## The problem
Please give the records below again in full, exactly, with the images left out.

--

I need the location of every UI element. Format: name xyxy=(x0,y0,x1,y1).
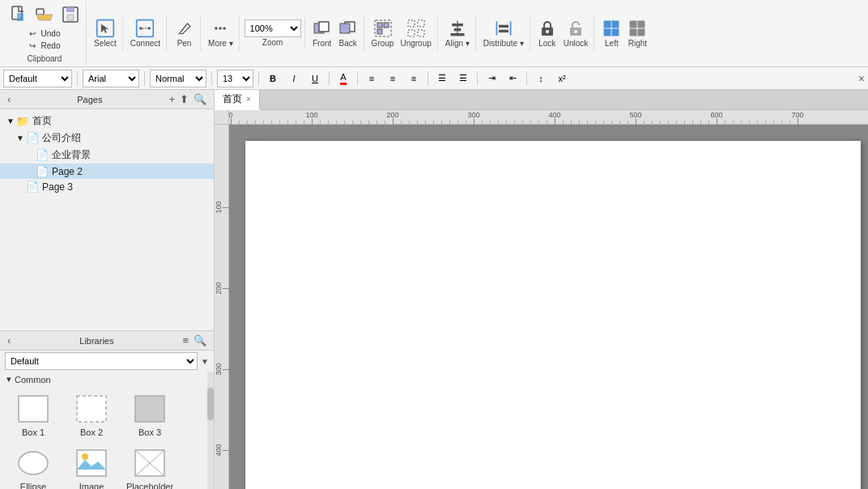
pages-collapse-icon[interactable]: ‹ xyxy=(5,92,13,106)
svg-rect-24 xyxy=(408,20,415,27)
separator4 xyxy=(258,71,259,86)
style-select[interactable]: Default xyxy=(3,70,72,87)
ungroup-button[interactable]: Ungroup xyxy=(398,17,433,49)
align-center-btn[interactable]: ≡ xyxy=(384,70,402,87)
page2-label: Page 2 xyxy=(52,166,83,177)
tree-item-home[interactable]: ▼ 📁 首页 xyxy=(0,113,214,130)
svg-marker-7 xyxy=(101,24,108,33)
style2-select[interactable]: Normal xyxy=(150,70,206,87)
lib-scrollbar-thumb[interactable] xyxy=(207,388,214,420)
front-back-group: Front Back xyxy=(307,15,364,51)
lib-scrollbar-track xyxy=(207,372,214,489)
outdent-btn[interactable]: ⇤ xyxy=(504,70,521,87)
unlock-button[interactable]: Unlock xyxy=(561,17,591,49)
lib-search-icon[interactable]: 🔍 xyxy=(191,334,209,347)
svg-rect-1 xyxy=(17,13,23,21)
more-group: More ▾ xyxy=(202,15,240,51)
group-button[interactable]: Group xyxy=(369,17,397,49)
pages-import-icon[interactable]: ⬆ xyxy=(177,92,191,106)
size-select[interactable]: 13 xyxy=(217,70,253,87)
common-section-header[interactable]: ▾ Common xyxy=(0,372,214,387)
svg-rect-50 xyxy=(77,450,106,476)
tree-item-page3[interactable]: 📄 Page 3 xyxy=(0,179,214,194)
align-button[interactable]: Align ▾ xyxy=(443,17,472,49)
libraries-header: ‹ Libraries ≡ 🔍 xyxy=(0,331,214,351)
canvas-container[interactable]: 0100200300400500600700 100200300400 xyxy=(215,110,868,489)
svg-rect-47 xyxy=(77,396,106,422)
lib-item-ellipse[interactable]: Ellipse xyxy=(6,444,60,489)
lock-button[interactable]: Lock xyxy=(535,17,560,49)
tree-item-intro[interactable]: ▼ 📄 公司介绍 xyxy=(0,130,214,147)
front-button[interactable]: Front xyxy=(310,17,334,49)
superscript-btn[interactable]: x² xyxy=(553,70,571,87)
lib-items-common: Box 1 Box 2 Box 3 xyxy=(0,387,214,489)
left-align-button[interactable]: Left xyxy=(599,17,623,49)
bold-button[interactable]: B xyxy=(264,70,282,87)
svg-rect-26 xyxy=(408,30,415,36)
font-color-button[interactable]: A xyxy=(334,70,352,87)
select-button[interactable]: Select xyxy=(91,17,119,49)
lib-item-box2[interactable]: Box 2 xyxy=(65,390,118,440)
distribute-icon xyxy=(494,19,513,38)
pen-button[interactable]: Pen xyxy=(172,17,197,49)
front-label: Front xyxy=(313,39,331,48)
new-button[interactable] xyxy=(6,3,31,26)
connect-button[interactable]: Connect xyxy=(128,17,163,49)
main-area: ‹ Pages + ⬆ 🔍 ▼ 📁 首页 ▼ 📄 xyxy=(0,90,868,489)
align-right-btn[interactable]: ≡ xyxy=(405,70,423,87)
box1-icon xyxy=(15,393,51,425)
svg-rect-29 xyxy=(452,23,463,26)
tree-item-page2[interactable]: 📄 Page 2 xyxy=(0,164,214,179)
canvas-area: 首页 × 0100200300400500600700 100200300400 xyxy=(215,90,868,489)
separator6 xyxy=(357,71,358,86)
lib-collapse-icon[interactable]: ‹ xyxy=(5,334,13,347)
tab-home[interactable]: 首页 × xyxy=(215,90,260,110)
spacing-btn[interactable]: ↕ xyxy=(532,70,550,87)
underline-button[interactable]: U xyxy=(306,70,324,87)
home-expand-arrow[interactable]: ▼ xyxy=(6,117,16,125)
pen-label: Pen xyxy=(177,39,192,48)
svg-rect-19 xyxy=(340,23,350,33)
box3-icon xyxy=(132,393,168,425)
back-button[interactable]: Back xyxy=(336,17,360,49)
lib-menu-icon[interactable]: ≡ xyxy=(180,334,191,347)
font-select[interactable]: Arial xyxy=(83,70,139,87)
format-bar-close[interactable]: × xyxy=(858,72,865,85)
italic-button[interactable]: I xyxy=(285,70,303,87)
open-button[interactable] xyxy=(32,3,57,26)
tree-item-background[interactable]: 📄 企业背景 xyxy=(0,147,214,164)
save-button[interactable] xyxy=(58,3,83,26)
lib-item-box1[interactable]: Box 1 xyxy=(6,390,60,440)
more-button[interactable]: More ▾ xyxy=(206,17,236,49)
lib-item-placeholder[interactable]: Placeholder xyxy=(123,444,177,489)
lib-dropdown-arrow-icon: ▼ xyxy=(201,357,209,366)
lib-item-box3[interactable]: Box 3 xyxy=(123,390,177,440)
right-align-button[interactable]: Right xyxy=(625,17,649,49)
undo-button[interactable]: ↩ Undo xyxy=(26,28,64,40)
list-btn[interactable]: ☰ xyxy=(433,70,451,87)
tab-close-icon[interactable]: × xyxy=(246,95,251,104)
lib-item-image[interactable]: Image xyxy=(65,444,118,489)
placeholder-icon xyxy=(132,447,168,479)
main-toolbar: ↩ Undo ↪ Redo Clipboard Select xyxy=(0,0,868,67)
pages-search-icon[interactable]: 🔍 xyxy=(191,92,209,106)
left-right-row: Left Right xyxy=(599,17,649,49)
list2-btn[interactable]: ☰ xyxy=(454,70,472,87)
pages-add-icon[interactable]: + xyxy=(166,92,177,106)
common-label: Common xyxy=(15,375,51,385)
distribute-button[interactable]: Distribute ▾ xyxy=(481,17,526,49)
lib-dropdown[interactable]: Default xyxy=(5,352,198,370)
front-icon xyxy=(313,19,332,38)
canvas-page[interactable] xyxy=(245,141,861,489)
lock-label: Lock xyxy=(538,39,555,48)
intro-expand-arrow[interactable]: ▼ xyxy=(16,134,26,142)
ungroup-label: Ungroup xyxy=(400,39,431,48)
zoom-label: Zoom xyxy=(262,38,283,47)
unlock-icon xyxy=(566,19,585,38)
indent-btn[interactable]: ⇥ xyxy=(483,70,500,87)
lib-scroll[interactable]: ▾ Common Box 1 xyxy=(0,372,214,489)
zoom-select[interactable]: 100% 75% 125% 150% xyxy=(245,19,301,37)
redo-button[interactable]: ↪ Redo xyxy=(26,40,64,52)
align-left-btn[interactable]: ≡ xyxy=(363,70,381,87)
lock-row: Lock Unlock xyxy=(535,17,591,49)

--

## Response area
I need the location of every UI element. Format: name xyxy=(x0,y0,x1,y1).
pages-collapse-icon[interactable]: ‹ xyxy=(5,92,13,106)
svg-rect-24 xyxy=(408,20,415,27)
separator4 xyxy=(258,71,259,86)
style-select[interactable]: Default xyxy=(3,70,72,87)
ungroup-button[interactable]: Ungroup xyxy=(398,17,433,49)
align-center-btn[interactable]: ≡ xyxy=(384,70,402,87)
page2-label: Page 2 xyxy=(52,166,83,177)
tree-item-home[interactable]: ▼ 📁 首页 xyxy=(0,113,214,130)
svg-marker-7 xyxy=(101,24,108,33)
style2-select[interactable]: Normal xyxy=(150,70,206,87)
lib-scrollbar-thumb[interactable] xyxy=(207,388,214,420)
front-back-group: Front Back xyxy=(307,15,364,51)
lib-scrollbar-track xyxy=(207,372,214,489)
outdent-btn[interactable]: ⇤ xyxy=(504,70,521,87)
unlock-button[interactable]: Unlock xyxy=(561,17,591,49)
lib-search-icon[interactable]: 🔍 xyxy=(191,334,209,347)
svg-rect-1 xyxy=(17,13,23,21)
more-group: More ▾ xyxy=(202,15,240,51)
group-button[interactable]: Group xyxy=(369,17,397,49)
pages-import-icon[interactable]: ⬆ xyxy=(177,92,191,106)
size-select[interactable]: 13 xyxy=(217,70,253,87)
common-section-header[interactable]: ▾ Common xyxy=(0,372,214,387)
svg-rect-50 xyxy=(77,450,106,476)
tree-item-page3[interactable]: 📄 Page 3 xyxy=(0,179,214,194)
align-button[interactable]: Align ▾ xyxy=(443,17,472,49)
libraries-header: ‹ Libraries ≡ 🔍 xyxy=(0,331,214,351)
canvas-container[interactable]: 0100200300400500600700 100200300400 xyxy=(215,110,868,489)
svg-rect-47 xyxy=(77,396,106,422)
lib-item-ellipse[interactable]: Ellipse xyxy=(6,444,60,489)
lock-button[interactable]: Lock xyxy=(535,17,560,49)
tree-item-intro[interactable]: ▼ 📄 公司介绍 xyxy=(0,130,214,147)
front-button[interactable]: Front xyxy=(310,17,334,49)
superscript-btn[interactable]: x² xyxy=(553,70,571,87)
lib-items-common: Box 1 Box 2 Box 3 xyxy=(0,387,214,489)
left-align-button[interactable]: Left xyxy=(599,17,623,49)
bold-button[interactable]: B xyxy=(264,70,282,87)
svg-rect-26 xyxy=(408,30,415,36)
font-color-button[interactable]: A xyxy=(334,70,352,87)
select-button[interactable]: Select xyxy=(91,17,119,49)
lib-item-box2[interactable]: Box 2 xyxy=(65,390,118,440)
distribute-icon xyxy=(494,19,513,38)
pen-button[interactable]: Pen xyxy=(172,17,197,49)
front-label: Front xyxy=(313,39,331,48)
new-button[interactable] xyxy=(6,3,31,26)
connect-button[interactable]: Connect xyxy=(128,17,163,49)
main-area: ‹ Pages + ⬆ 🔍 ▼ 📁 首页 ▼ 📄 xyxy=(0,90,868,489)
align-right-btn[interactable]: ≡ xyxy=(405,70,423,87)
box1-icon xyxy=(15,393,51,425)
svg-rect-29 xyxy=(452,23,463,26)
tree-item-page2[interactable]: 📄 Page 2 xyxy=(0,164,214,179)
canvas-area: 首页 × 0100200300400500600700 100200300400 xyxy=(215,90,868,489)
separator6 xyxy=(357,71,358,86)
lib-collapse-icon[interactable]: ‹ xyxy=(5,334,13,347)
tab-home[interactable]: 首页 × xyxy=(215,90,260,110)
spacing-btn[interactable]: ↕ xyxy=(532,70,550,87)
underline-button[interactable]: U xyxy=(306,70,324,87)
home-expand-arrow[interactable]: ▼ xyxy=(6,117,16,125)
pen-label: Pen xyxy=(177,39,192,48)
svg-rect-19 xyxy=(340,23,350,33)
box3-icon xyxy=(132,393,168,425)
back-button[interactable]: Back xyxy=(336,17,360,49)
lib-menu-icon[interactable]: ≡ xyxy=(180,334,191,347)
font-select[interactable]: Arial xyxy=(83,70,139,87)
format-bar-close[interactable]: × xyxy=(858,72,865,85)
italic-button[interactable]: I xyxy=(285,70,303,87)
open-button[interactable] xyxy=(32,3,57,26)
tree-item-background[interactable]: 📄 企业背景 xyxy=(0,147,214,164)
save-button[interactable] xyxy=(58,3,83,26)
lib-item-box1[interactable]: Box 1 xyxy=(6,390,60,440)
more-button[interactable]: More ▾ xyxy=(206,17,236,49)
lib-item-placeholder[interactable]: Placeholder xyxy=(123,444,177,489)
lib-dropdown-arrow-icon: ▼ xyxy=(201,357,209,366)
lib-item-box3[interactable]: Box 3 xyxy=(123,390,177,440)
right-align-button[interactable]: Right xyxy=(625,17,649,49)
undo-button[interactable]: ↩ Undo xyxy=(26,28,64,40)
list-btn[interactable]: ☰ xyxy=(433,70,451,87)
tab-close-icon[interactable]: × xyxy=(246,95,251,104)
lib-item-image[interactable]: Image xyxy=(65,444,118,489)
placeholder-icon xyxy=(132,447,168,479)
main-toolbar: ↩ Undo ↪ Redo Clipboard Select xyxy=(0,0,868,67)
pages-search-icon[interactable]: 🔍 xyxy=(191,92,209,106)
left-right-row: Left Right xyxy=(599,17,649,49)
list2-btn[interactable]: ☰ xyxy=(454,70,472,87)
pages-add-icon[interactable]: + xyxy=(166,92,177,106)
common-label: Common xyxy=(15,375,51,385)
distribute-button[interactable]: Distribute ▾ xyxy=(481,17,526,49)
lib-dropdown[interactable]: Default xyxy=(5,352,198,370)
front-icon xyxy=(313,19,332,38)
canvas-page[interactable] xyxy=(245,141,861,489)
lock-label: Lock xyxy=(538,39,555,48)
intro-expand-arrow[interactable]: ▼ xyxy=(16,134,26,142)
ungroup-label: Ungroup xyxy=(400,39,431,48)
zoom-label: Zoom xyxy=(262,38,283,47)
unlock-icon xyxy=(566,19,585,38)
indent-btn[interactable]: ⇥ xyxy=(483,70,500,87)
lib-scroll[interactable]: ▾ Common Box 1 xyxy=(0,372,214,489)
zoom-select[interactable]: 100% 75% 125% 150% xyxy=(245,19,301,37)
redo-button[interactable]: ↪ Redo xyxy=(26,40,64,52)
align-left-btn[interactable]: ≡ xyxy=(363,70,381,87)
lock-row: Lock Unlock xyxy=(535,17,591,49)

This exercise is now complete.